- [WHAT IS EXPECTED]: Please repeat the records below exactly, skipping any pictures.

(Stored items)
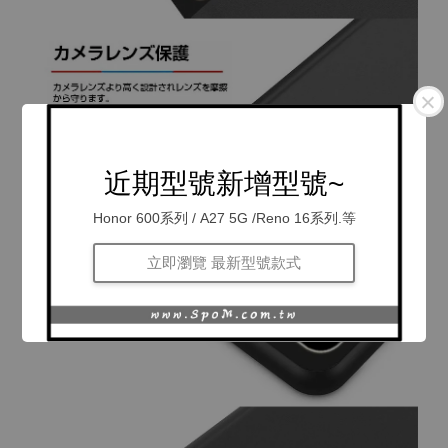
近期型號新增型號~
Honor 600系列 / A27 5G /Reno 16系列.等
立即瀏覽 最新型號款式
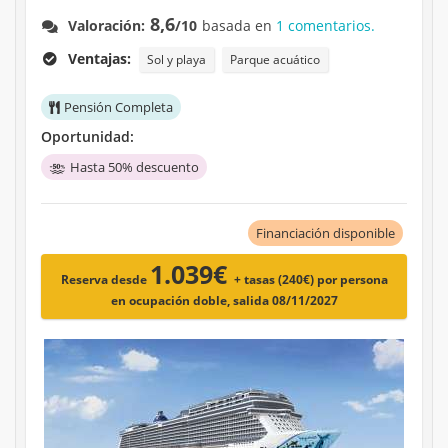
8,6
Valoración:
/10
basada en
1 comentarios.
Ventajas:
Sol y playa
Parque acuático
Pensión Completa
Oportunidad:
Hasta 50% descuento
Financiación disponible
1.039€
Reserva desde
+ tasas (240€)
por persona
en ocupación doble, salida 08/11/2027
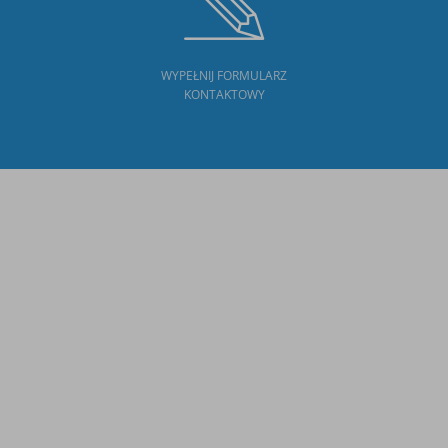
WYPEŁNIJ FORMULARZ
KONTAKTOWY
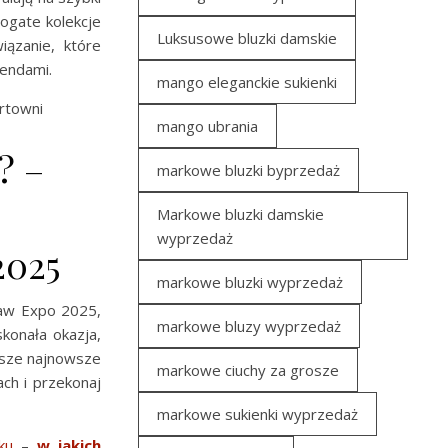
ogate kolekcje
Luksusowe bluzki damskie
iązanie, które
rendami.
mango eleganckie sukienki
rtowni
mango ubrania
? –
markowe bluzki byprzedaż
Markowe bluzki damskie
wyprzedaż
2025
markowe bluzki wyprzedaż
saw Expo 2025,
markowe bluzy wyprzedaż
konała okazja,
asze najnowsze
markowe ciuchy za grosze
ch i przekonaj
markowe sukienki wyprzedaż
ku
–
w jakich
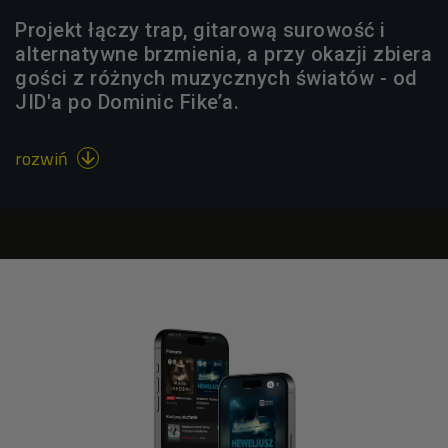
Projekt łączy trap, gitarową surowość i
alternatywne brzmienia, a przy okazji zbiera
gości z różnych muzycznych światów - od
JID'a po Dominic Fike’a.
rozwiń

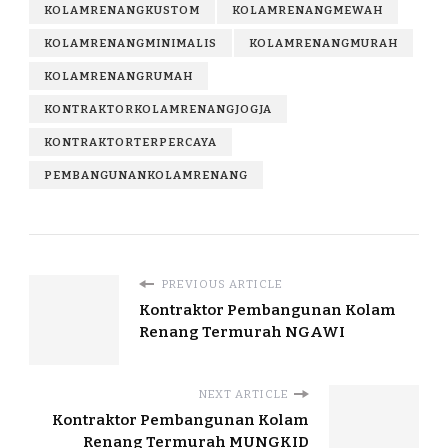
KOLAMRENANGKUSTOM
KOLAMRENANGMEWAH
KOLAMRENANGMINIMALIS
KOLAMRENANGMURAH
KOLAMRENANGRUMAH
KONTRAKTORKOLAMRENANGJOGJA
KONTRAKTORTERPERCAYA
PEMBANGUNANKOLAMRENANG
PREVIOUS ARTICLE
Kontraktor Pembangunan Kolam
Renang Termurah NGAWI
NEXT ARTICLE
Kontraktor Pembangunan Kolam
Renang Termurah MUNGKID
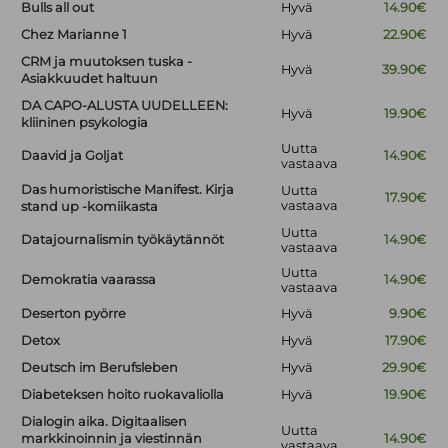
Bulls all out
Hyvä
14.90€
Chez Marianne 1
Hyvä
22.90€
CRM ja muutoksen tuska -
Hyvä
39.90€
Asiakkuudet haltuun
DA CAPO-ALUSTA UUDELLEEN:
Hyvä
19.90€
kliininen psykologia
Uutta
Daavid ja Goljat
14.90€
vastaava
Das humoristische Manifest. Kirja
Uutta
17.90€
vastaava
stand up -komiikasta
Uutta
Datajournalismin työkäytännöt
14.90€
vastaava
Uutta
Demokratia vaarassa
14.90€
vastaava
Deserton pyörre
Hyvä
9.90€
Detox
Hyvä
17.90€
Deutsch im Berufsleben
Hyvä
29.90€
Diabeteksen hoito ruokavaliolla
Hyvä
19.90€
Dialogin aika. Digitaalisen
Uutta
markkinoinnin ja viestinnän
14.90€
vastaava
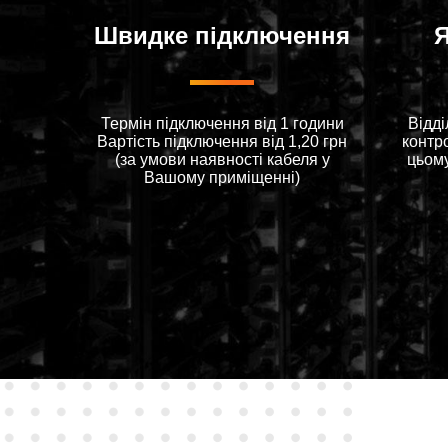
Швидке підключення
Я
Термін підключення від 1 години
Відді
Вартiсть пiдключення вiд 1,20 грн
контр
(за умови наявностi кабеля у
цьом
Вашому примiщеннi)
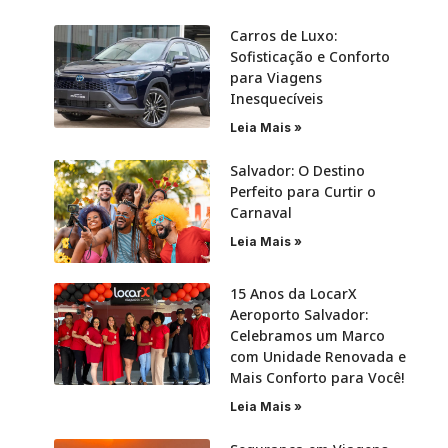
Carros de Luxo:
Sofisticação e Conforto
para Viagens
Inesquecíveis
Leia Mais »
Salvador: O Destino
Perfeito para Curtir o
Carnaval
Leia Mais »
15 Anos da LocarX
Aeroporto Salvador:
Celebramos um Marco
com Unidade Renovada e
Mais Conforto para Você!
Leia Mais »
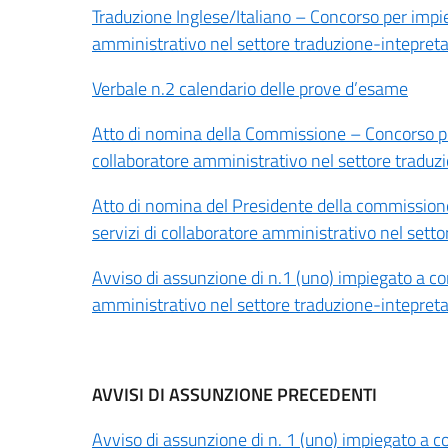
Traduzione Inglese/Italiano – Concorso per impieg
amministrativo nel settore traduzione-intepreta
Verbale n.2 calendario delle prove d’esame
Atto di nomina della Commissione – Concorso per 
collaboratore amministrativo nel settore traduz
Atto di nomina del Presidente della commissione
servizi di collaboratore amministrativo nel sett
Avviso di assunzione di n.1 (uno) impiegato a cont
amministrativo nel settore traduzione-intepreta
AVVISI DI ASSUNZIONE PRECEDENTI
Avviso di assunzione di n. 1 (uno) impiegato a con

- [COMPLETED EXERCISE]:
近期型號新增型號~
Honor 600系列 / A27 5G /Reno 16系列.等
立即瀏覽 最新型號款式
8,6
Valoración:
/10
basada en
1 comentarios.
Ventajas:
Sol y playa
Parque acuático
Pensión Completa
Oportunidad:
Hasta 50% descuento
Financiación disponible
1.039€
Reserva desde
+ tasas (240€)
por persona
en ocupación doble, salida 08/11/2027
WYPEŁNIJ FORMULARZ
KONTAKTOWY
ogate kolekcje
Luksusowe bluzki damskie
iązanie, które
rendami.
mango eleganckie sukienki
rtowni
mango ubrania
? –
markowe bluzki byprzedaż
Markowe bluzki damskie
wyprzedaż
2025
markowe bluzki wyprzedaż
saw Expo 2025,
markowe bluzy wyprzedaż
konała okazja,
asze najnowsze
markowe ciuchy za grosze
ch i przekonaj
markowe sukienki wyprzedaż
ku
–
w jakich
Projekt łączy trap, gitarową surowość i
alternatywne brzmienia, a przy okazji zbiera
gości z różnych muzycznych światów - od
JID'a po Dominic Fike’a.
rozwiń

KOLAMRENANGKUSTOM
KOLAMRENANGMEWAH
KOLAMRENANGMINIMALIS
KOLAMRENANGMURAH
KOLAMRENANGRUMAH
KONTRAKTORKOLAMRENANGJOGJA
KONTRAKTORTERPERCAYA
PEMBANGUNANKOLAMRENANG
PREVIOUS ARTICLE
Kontraktor Pembangunan Kolam
Renang Termurah NGAWI
NEXT ARTICLE
Kontraktor Pembangunan Kolam
Renang Termurah MUNGKID
Bulls all out
Hyvä
14.90€
Chez Marianne 1
Hyvä
22.90€
CRM ja muutoksen tuska -
Hyvä
39.90€
Asiakkuudet haltuun
DA CAPO-ALUSTA UUDELLEEN:
Hyvä
19.90€
kliininen psykologia
Uutta
Daavid ja Goljat
14.90€
vastaava
Das humoristische Manifest. Kirja
Uutta
17.90€
vastaava
stand up -komiikasta
Uutta
Datajournalismin työkäytännöt
14.90€
vastaava
Uutta
Demokratia vaarassa
14.90€
vastaava
Deserton pyörre
Hyvä
9.90€
Detox
Hyvä
17.90€
Deutsch im Berufsleben
Hyvä
29.90€
Diabeteksen hoito ruokavaliolla
Hyvä
19.90€
Dialogin aika. Digitaalisen
Uutta
markkinoinnin ja viestinnän
14.90€
vastaava
Швидке підключення
Я
Термін підключення від 1 години
Відді
Вартiсть пiдключення вiд 1,20 грн
контр
(за умови наявностi кабеля у
цьом
Вашому примiщеннi)
Carros de Luxo:
Sofisticação e Conforto
para Viagens
Inesquecíveis
Leia Mais »
Salvador: O Destino
Perfeito para Curtir o
Carnaval
Leia Mais »
15 Anos da LocarX
Aeroporto Salvador:
Celebramos um Marco
com Unidade Renovada e
Mais Conforto para Você!
Leia Mais »
Traduzione Inglese/Italiano – Concorso per impieg
amministrativo nel settore traduzione-intepreta
Verbale n.2 calendario delle prove d’esame
Atto di nomina della Commissione – Concorso per 
collaboratore amministrativo nel settore traduz
Atto di nomina del Presidente della commissione
servizi di collaboratore amministrativo nel sett
Avviso di assunzione di n.1 (uno) impiegato a cont
amministrativo nel settore traduzione-intepreta
AVVISI DI ASSUNZIONE PRECEDENTI
Avviso di assunzione di n. 1 (uno) impiegato a con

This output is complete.